The refusal to recognize a common ideology underlying the alliance between Islamist Shiites (Iran) and Sunnis (Hamas) – something the "realists" always insisted was impossible – has grave policy consequences. Failure to prevent the Iranian acquisition of nuclear weapons, for instance, would not only pose an immediate threat to Israel and the Sunni monarchies of the Persian Gulf, it would give credence o the Islamist narrative of imminent victory.
President Obama is justifiably eager that America not be perceived as at war with Islam as a religion. But that cannot come at the cost of all analytical clarity and a whitewashing of the reality of the Islamic world. Brennan's attempt to paint Hizbullah as well on its way to moderation, by virtue of its participation in the Lebanese parliament, is a classic example of the latter.

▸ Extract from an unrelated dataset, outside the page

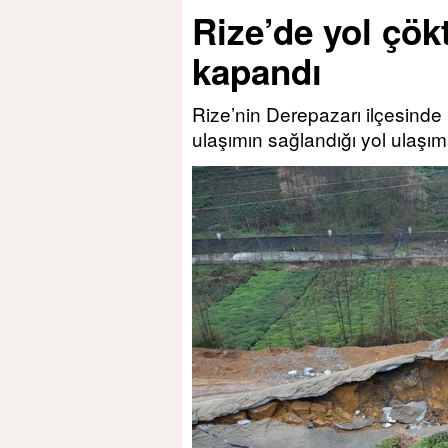
Rize’de yol çök
kapandı
Rize’nin Derepazarı ilçesind
ulaşımın sağlandığı yol ulaşı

He ignores that Hizbullah's political participation is for the purpose of controlling Lebanon and protecting the independence of its militias, which have never submitted to governmental control.

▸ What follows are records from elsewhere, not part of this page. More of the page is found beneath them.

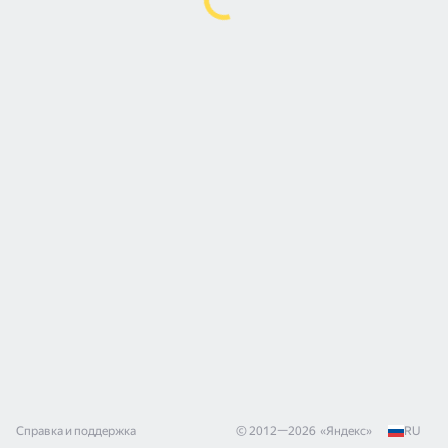
Справка и поддержка
© 2012—
2026
«
Яндекс
»
RU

Hizbullah today has doctors and lawyers, Brennan notes enthusiastically. Well, George Habash, the pioneer of air hijacking, Hizbullah's arch-terrorist Imad Mughniyeh, Al Qaeda number two Al Zaharwi, and Hamas leader Ismail Haniyeh are all physicians, and Yasir Arafat was an engineer. So what? Indeed, in his discussion of the legitimate grievances that feed terrorism, Brennan conveniently ignores that the 9/11 hijackers were almost all drawn from the best-educated, wealthiest, and most Westernized elements of Muslim society.
Rather than blaming America for Moslem grievances, President Obama would do better to recognize that the high rates of illiteracy, oppression of women, lack of scientific achievement of nearly every Moslem country, including those possessing great natural wealth, have their roots in the fanatic brands of Islam practiced in those countries and the hatred for everything Western they instill. There is no hope of assuaging the grievances of radical Islam – other than by submission -- because its driving grievance is the relatively greater power of the West.

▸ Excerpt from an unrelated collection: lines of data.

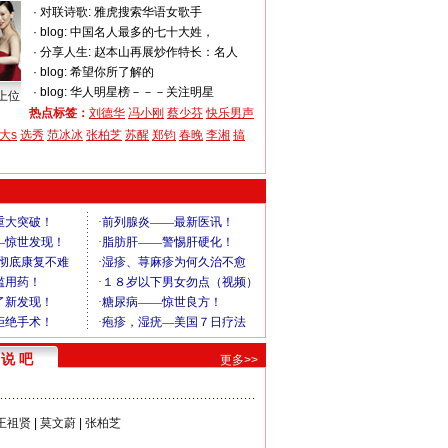
·
对联诗歌:
雅虎搜索华语女歌手
·
blog:
中国名人最多的七十大姓，
·
分享人生:
赵本山再展炒作特长：名人
·
blog:
希望你所了解的
·
blog:
华人明星榜－－－关注明星
上位
热点标签：
刘德华
冯小刚
蔡少芬
快乐男声
大s
选秀
范冰冰
张柏芝
苏醒
郑钧
春晚
李湘
搞
说 吧
更多>>
王祖贤
|
莫文蔚
|
张柏芝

Walid Phares, a Lebanese-born anti-terrorism expert, quoted in The Third Jihad, the latest documentary on radical Islam produced by a group of graduates of Aish HaTorah (and featured elsewhere in this issue), decries the tendency of Western elites to treat each terrorist threat around the globe as a matter of particular local grievances. Those elites have failed to connect the dots to show the larger pattern, he charges. Brennan's description of the White House's foreign policy assumptions could be Exhibit "A".